RIO DE JANEIRO - Nas edições de ontem, não apenas da Folha mas também nas de alguns dos jornais mais importantes do Brasil, não ficou pedra sobre pedra no edifício que o governo está construindo e que, na realidade, deveria ser uma desconstrução de tudo o que estava errado, de tudo o que o PT durante anos combateu com tanto entusiasmo.
Não entendo de política nem de economia, mas entendo um pouco da desilusão e da desesperança, em causa própria e coletiva. No que diz respeito à política econômica e financeira, é inútil desculpar o governo pela amostragem dos primeiros meses de poder. Em nome do senso comum, concede-se que ainda não houve tempo para as grandes reformas prometidas, como a agrária, a fiscal, a previdenciária, a administrativa.
Mas o varejo permanece igual ao do governo anterior, que também frustou as esperanças depositadas num intelectual de esquerda que, ao longo de oito anos, se curvou e fez o Brasil se curvar diante do capital e da especulação financeira.

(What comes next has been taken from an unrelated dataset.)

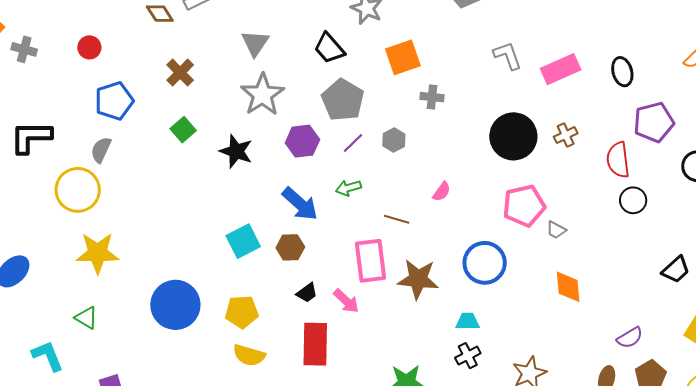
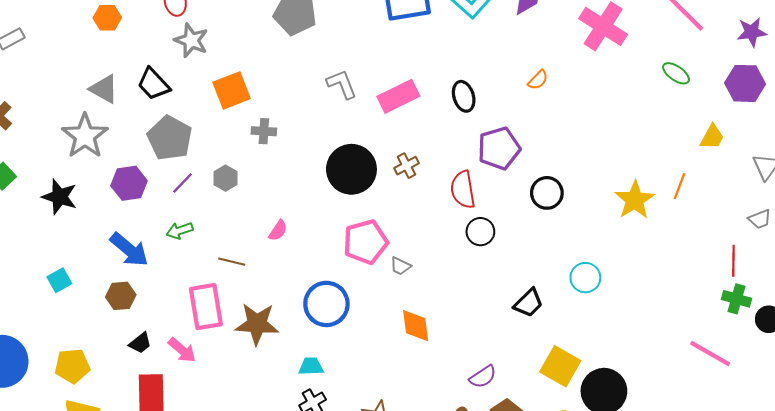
gray triangle: (255, 43) -> (104, 89), moved, turned -32
cyan square: (243, 241) -> (59, 280), moved, size x0.7

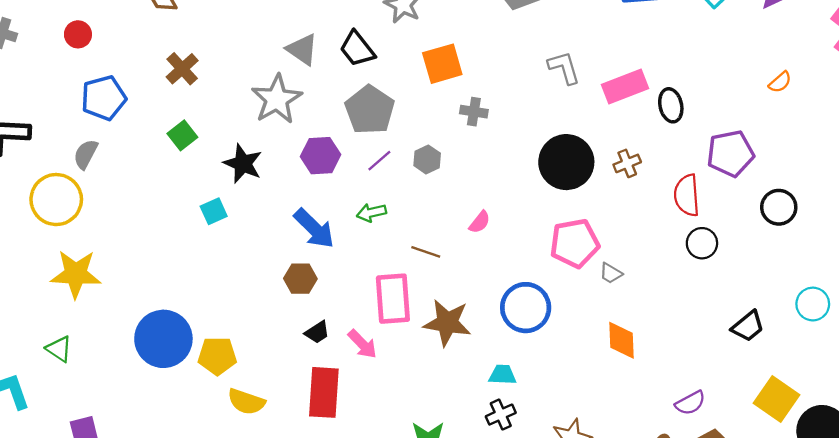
black ellipse: (464, 96) -> (671, 105), moved
cyan square: (59, 280) -> (214, 211), moved
yellow pentagon: (72, 366) -> (217, 356), moved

As razões apresentadas pelos gestores da nossa economia pretendem ser uma desculpa, mas nem chegam a ser razões nem podem ser aceitas como desculpa. Havia até maior coerência na política exercida pela turma de FHC e Malan: somente com juros altos, altíssimos, a inflação seria controlada.
Um raciocínio perverso. O grande trunfo apresentado pelo governo anterior foi o fim da inflação. Ora, se não existe inflação, ou se ela está sob controle estrutural pela formação de uma cultura antiinflacionária, substituindo a outra, que era uma cultura inflacionária, a manutenção dos juros é um contra-senso.
Isso no plano estritamente retórico. No plano que conta, o da realidade de nossa economia e da necessidade de crescer para sobreviver, os juros que aí estão conflitam com tudo o que se esperava de um governo que salvaria a nossa lavoura.
E, além de conflitar, anunciam dias cada vez piores para as empresas que trabalham e não especulam. E para todos nós, que estamos pagando a conta.